Cos’è e come funziona la nuova legge e perché conviene aderire

La Voluntary Disclosure bis, la nuova normativa sul rientro dei capitali dall’estero, anche nota come Collaborazione Volontaria, è legge.

Se hai un conto in Svizzera non ancora regolarizzato ti sarai certamente chiesto se conviene aderire o meno alla nuova legge sul rientro dei capitali, quali sono i rischi che corri se decidi di aderire o se scegli di non farlo, a chi rivolgerti per avere consulenza e supporto affinché tu possa regolarizzare il tuo patrimonio senza avere sorprese, senza correre rischi e, soprattutto, pagando il minimo delle sanzioni.

Con questo articolo vorrei dare risposta a queste domande per permetterti di fare la scelta migliore e più conveniente.

Di cosa si tratta

La Voluntary Disclosure è una legge con cui lo Stato italiano offre la possibilità al contribuente che abbia beni o capitali non dichiarati al Fisco italiano depositati all’estero, di poter regolarizzare la propria posizione autodenunciandosi all’Agenzia delle Entrate. In cambio otterrà uno sconto sulle sanzioni e potrà evitare le pene previste per i reati fiscali. Resta il fatto che le tasse riferite al periodo accertabile dovrà pagarle fino all’ultimo.

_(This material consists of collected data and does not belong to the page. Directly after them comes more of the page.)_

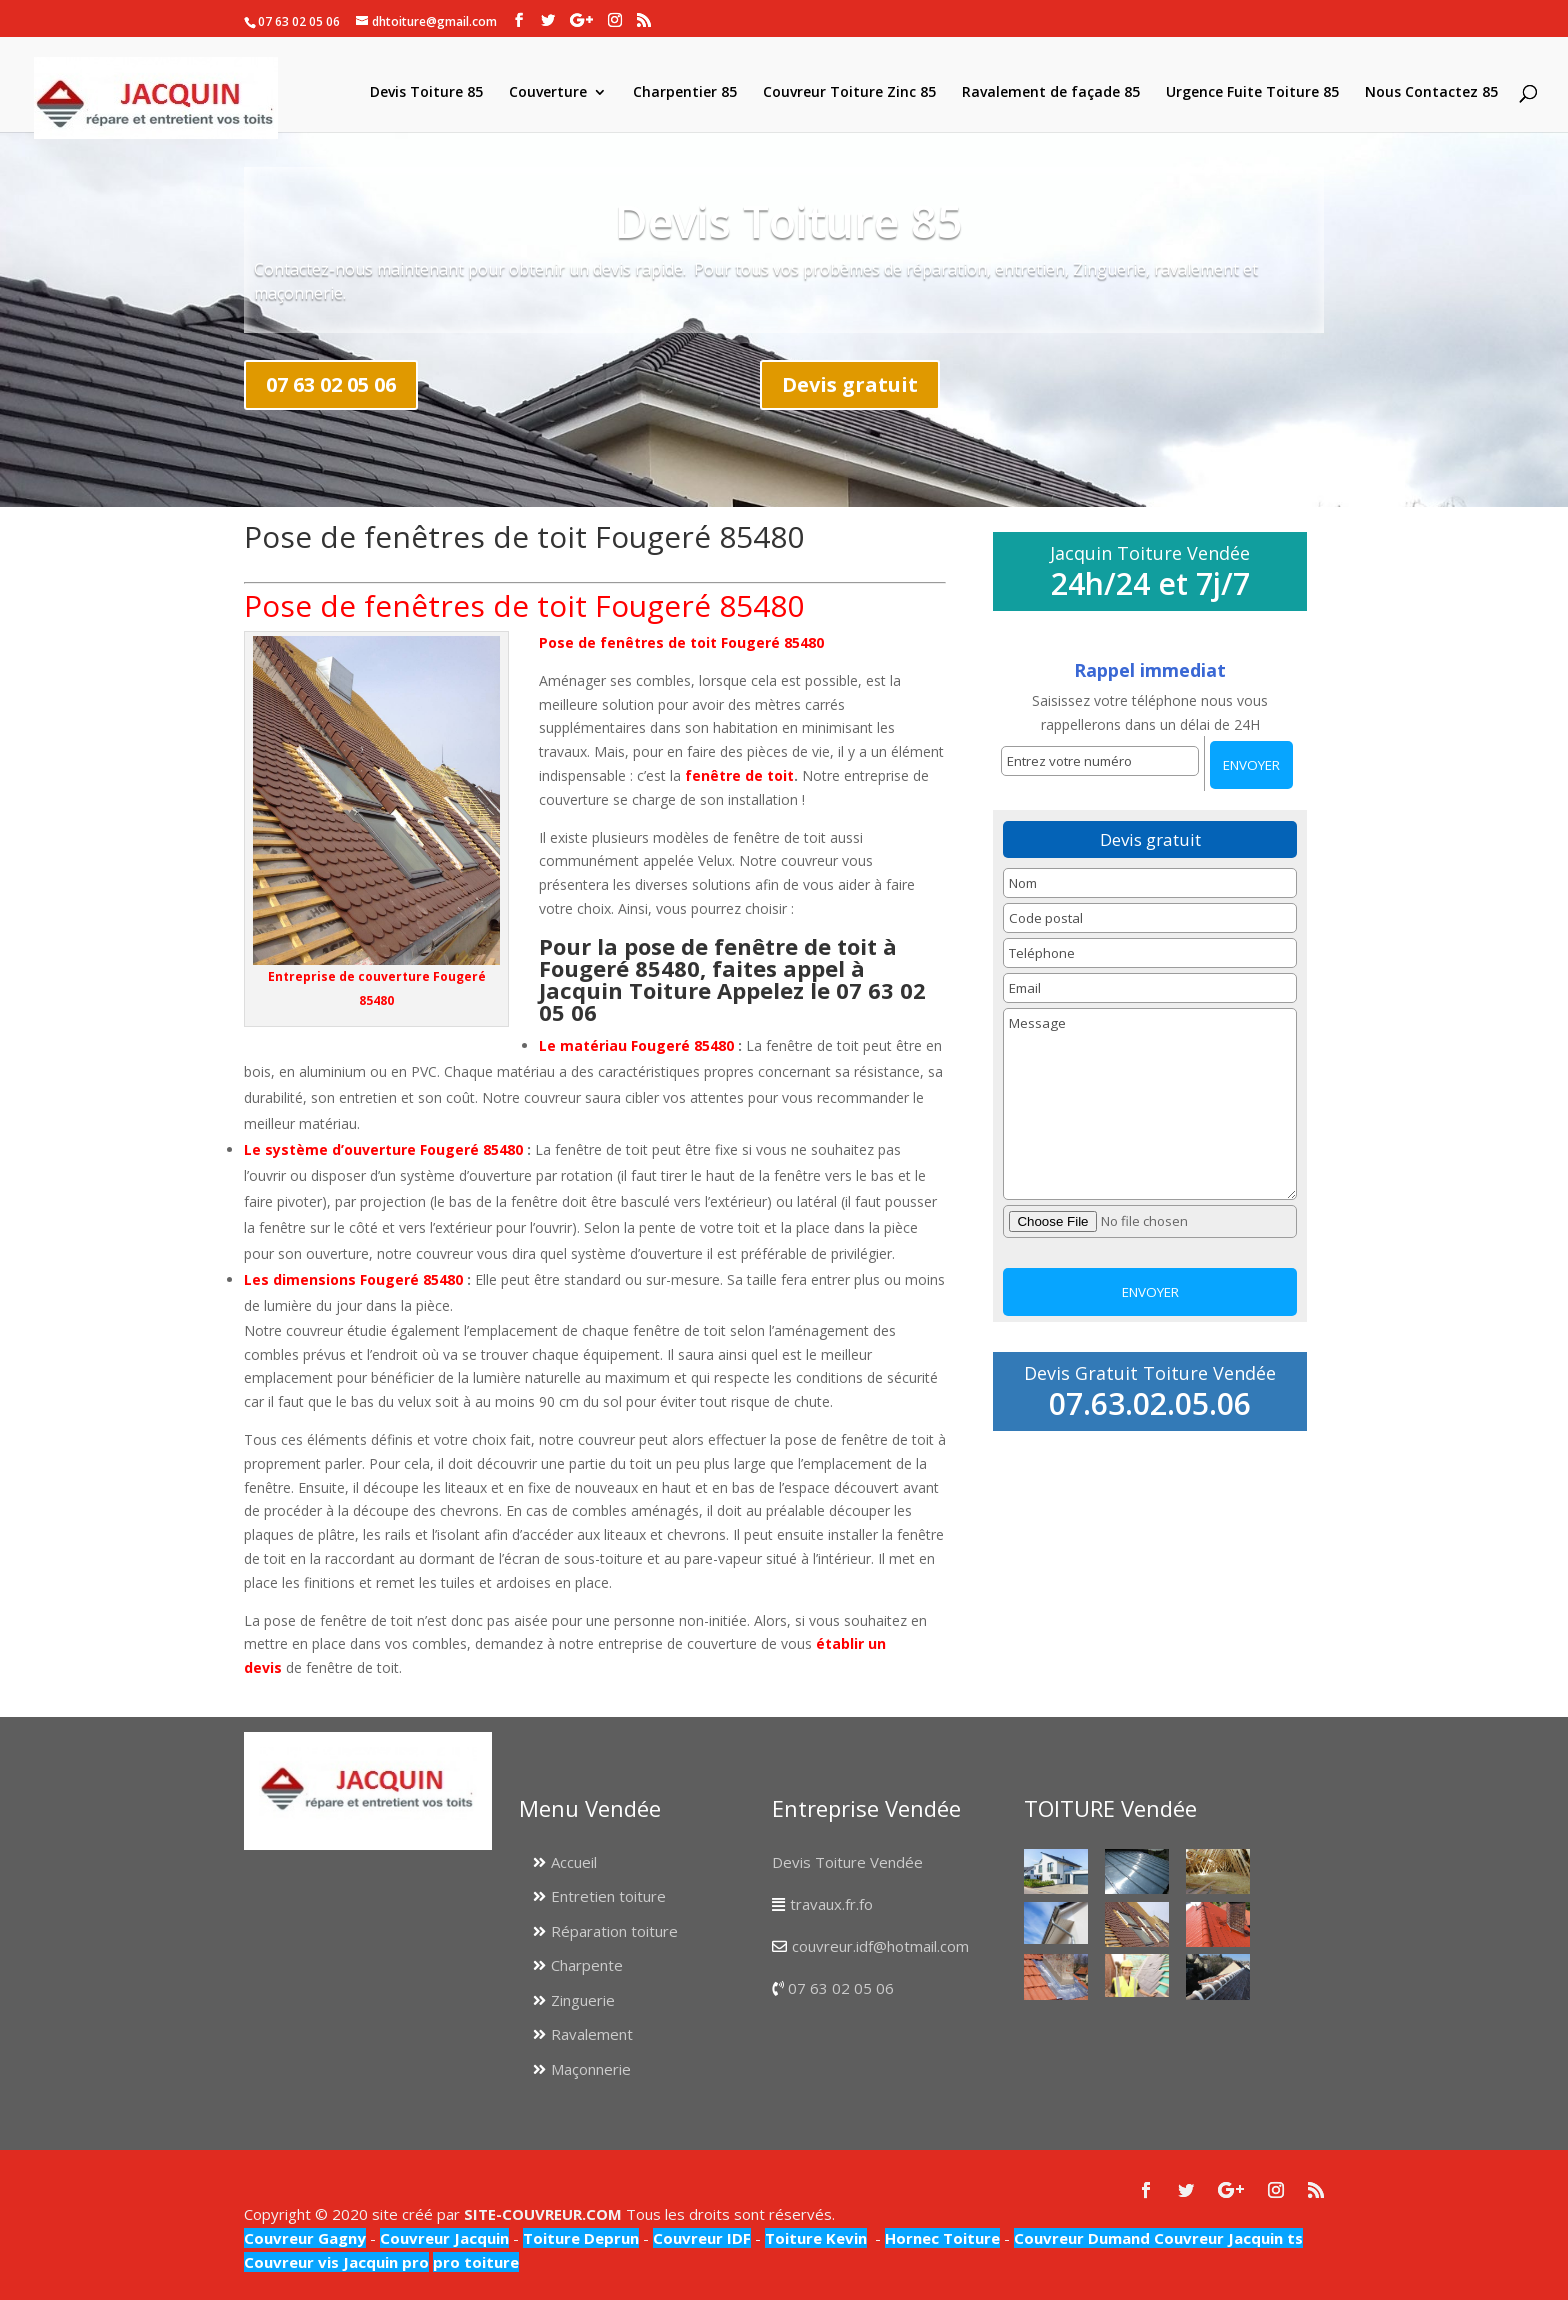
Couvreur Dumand (1082, 2238)
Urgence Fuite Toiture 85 (1252, 93)
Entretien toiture (608, 1896)
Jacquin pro (384, 2262)
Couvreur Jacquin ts (1226, 2238)
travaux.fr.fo (831, 1904)
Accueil (574, 1862)
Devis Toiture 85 (426, 93)
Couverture (548, 93)
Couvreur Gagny (305, 2238)
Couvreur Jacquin (444, 2238)
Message (1149, 1104)
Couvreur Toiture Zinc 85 (849, 93)
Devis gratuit (850, 384)
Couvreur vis (291, 2262)
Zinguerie (583, 2000)
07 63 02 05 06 (331, 384)
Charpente (587, 1965)
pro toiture (476, 2262)
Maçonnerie (591, 2069)
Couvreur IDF (702, 2238)
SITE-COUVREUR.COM (543, 2214)
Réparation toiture (614, 1931)
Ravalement (592, 2034)
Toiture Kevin (816, 2238)
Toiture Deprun (581, 2238)
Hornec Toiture (942, 2238)
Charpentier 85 (685, 93)
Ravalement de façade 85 (1051, 93)
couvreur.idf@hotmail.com (880, 1946)
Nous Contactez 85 (1431, 93)
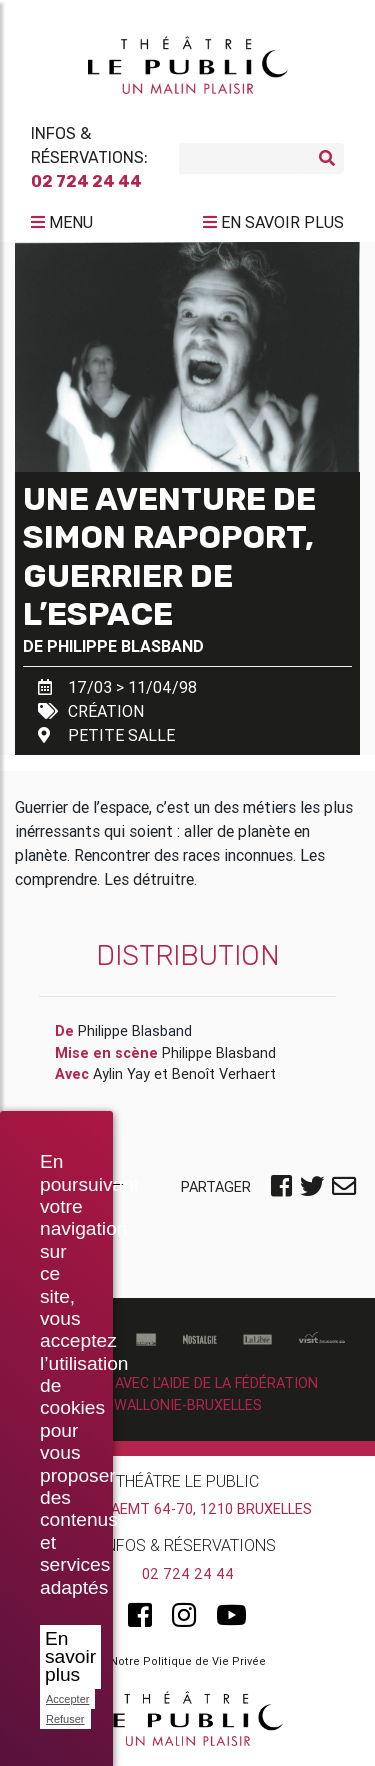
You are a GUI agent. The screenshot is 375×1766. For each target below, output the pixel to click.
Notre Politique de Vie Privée (188, 1661)
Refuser (65, 1719)
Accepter (67, 1699)
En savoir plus (70, 1656)
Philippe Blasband (125, 646)
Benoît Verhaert (224, 1074)
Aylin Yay (121, 1074)
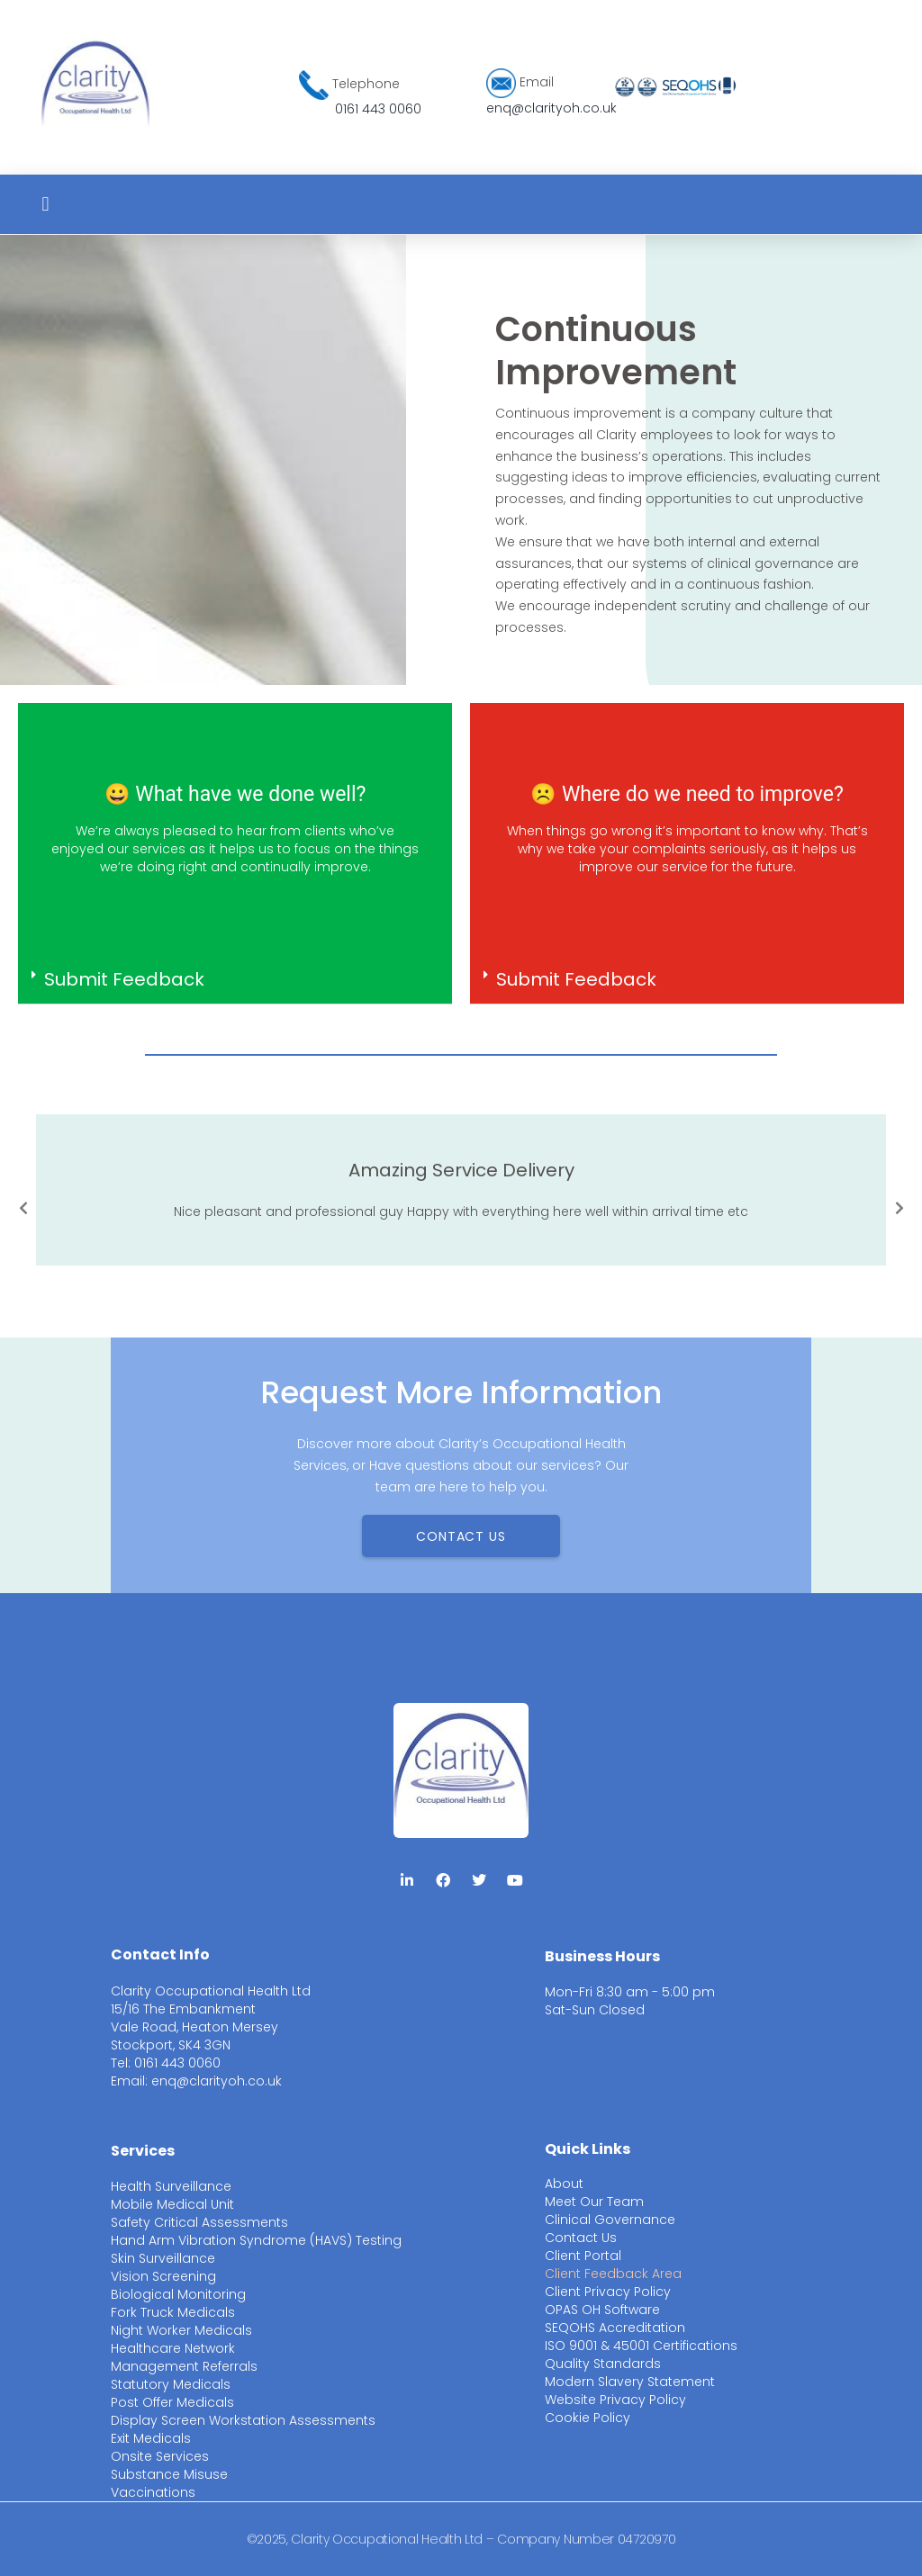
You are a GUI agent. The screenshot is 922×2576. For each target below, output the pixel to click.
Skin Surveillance (163, 2258)
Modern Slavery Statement (630, 2382)
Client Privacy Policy (608, 2292)
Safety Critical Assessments (199, 2222)
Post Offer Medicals (172, 2402)
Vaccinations (153, 2492)
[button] (45, 204)
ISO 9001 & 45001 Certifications (641, 2346)
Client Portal (583, 2256)
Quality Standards (603, 2364)
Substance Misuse (169, 2474)
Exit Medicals (151, 2438)
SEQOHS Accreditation (615, 2328)
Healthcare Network (173, 2348)
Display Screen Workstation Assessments (243, 2420)
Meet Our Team (594, 2202)
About (564, 2184)
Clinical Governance (610, 2220)
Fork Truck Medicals (173, 2312)
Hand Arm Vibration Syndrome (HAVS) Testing (256, 2240)
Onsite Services (160, 2456)
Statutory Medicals (170, 2384)
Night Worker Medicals (181, 2330)
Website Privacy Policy (615, 2400)
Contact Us (581, 2238)
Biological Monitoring (178, 2294)
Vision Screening (163, 2276)
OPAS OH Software (602, 2310)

Gran parte di questi capitali, si parla di più di 200 miliardi, si trovano in Svizzera, un paese che da pochissimo ha firmato un protocollo aggiuntivo sullo scambio automatico di informazioni, uscendo di fatto dalla lista dei paesi considerati “black list”.

Una buona e una cattiva notizia

Questi nuovi accordi tra Italia e Svizzera sono una buona notizia per coloro che hanno deciso di regolarizzare la propria posizione. Aderendo ora, grazie all’accordo, si vedranno ridotti della metà i termini di prescrizione (da 10 a 5 anni), per cui il periodo di riferimento su cui il contribuente dovrà pagare le tasse sarà notevolmente ridimensionato con un considerevole risparmio e abbattimento dei costi. Un risparmio previsto anche sulle sanzioni.

E’ una pessima notizia al contrario per gli irriducibili che intendono continuare a tenere nascosti i propri beni e il proprio denaro. Anche se decidessero oggi di spostarli in altri paesi l’operazione risulterà anche a distanza di anni. A seguito di accertamenti da parte dell’Agenzia delle Entrate, sarà facile risalire ai movimenti che compiuti ora.

Una volta scoperti, rischiano di pagarla molto cara: probabilmente non basteranno più i soldi del conto svizzero per affrontare il pagamento delle sanzioni. In più ci sono da considerare le sanzioni penali che vanno da 4 a 8 anni di reclusione.